# [Task goal]
Review the material line by line. Identify and copy every line that contains the string "انتخابات".

# [Source records]
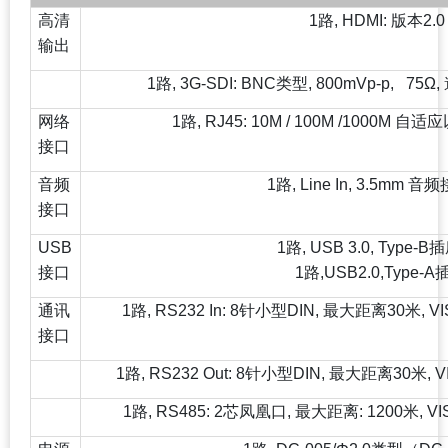
高清
1
路, HDMI: 版本2.0
输出
1
路, 3G-SDI: BNC类型, 800mVp-p, 75
网络
1
路, RJ45: 10M / 100M /1000M 
接口
音频
1
路, Line In, 3.5mm 
接口
USB
1
路, USB 3.0, Type-
接口
1路,USB2.0,Type-A
通讯
1
路, RS232 In: 8针小型DIN, 最大距离30米, VIS
接口
1
路, RS232 Out: 8针小型DIN, 最大距离30米, VI
1
路, RS485: 2芯凤凰口, 最大距离: 1200米, VIS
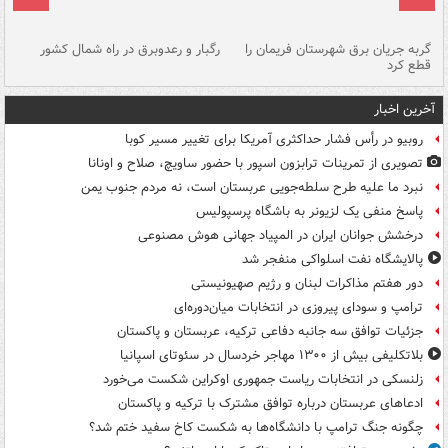
گربه جریان برق شهرستان فریمان را
رگبار و رعدوبرق در راه شمال کشور
قطع کرد
گذ
آخرین اخبار
روبیو در رأس فشار حداکثری آمریکا برای تغییر مسیر کوبا
تصویری از تمرینات ترابزون اسپور با حضور ساویچ، صلاح و اونانا
نبرد ما علیه طرح سلطه‌جویی عربستان است، نه مردم جنوب یمن
پاسخ منفی یک لزیونر به باشگاه پرسپولیس
درخشش جوانان ایران در المپیاد جهانی هوش مصنوعی
پالایشگاه نفت اسلواکی منفجر شد
دور هفتم مذاکرات لبنان و رژیم صهیونیستی
ترامپ و سودای پیروزی در انتخابات میان‌دوره‌ای
جزئیات توافق سه جانبه دفاعی ترکیه، عربستان و پاکستان
بلاتکلیفی بیش از ۱۳۰۰ مهاجر خردسال در سئوتای اسپانیا
زلنسکی در انتخابات ریاست جمهوری اوکراین شکست می‌خورد
ادعاهای عربستان درباره توافق مشترک با ترکیه و پاکستان
چگونه جنگ ترامپ با دانشگاه‌ها به شکست کاخ سفید ختم شد؟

# [Result of the task]
ترامپ و سودای پیروزی در انتخابات میان‌دوره‌ای
زلنسکی در انتخابات ریاست جمهوری اوکراین شکست می‌خورد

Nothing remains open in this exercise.